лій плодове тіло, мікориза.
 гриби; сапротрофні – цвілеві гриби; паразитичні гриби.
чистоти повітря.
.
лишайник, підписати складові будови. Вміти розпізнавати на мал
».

···

▶ **EXERCISE INSTRUCTIONS**: Whatever appears in the data above is to be set down exactly.

▶ **WRITTEN SOLUTION**:
лій плодове тіло, мікориза.
 гриби; сапротрофні – цвілеві гриби; паразитичні гриби.
чистоти повітря.
.
лишайник, підписати складові будови. Вміти розпізнавати на мал
».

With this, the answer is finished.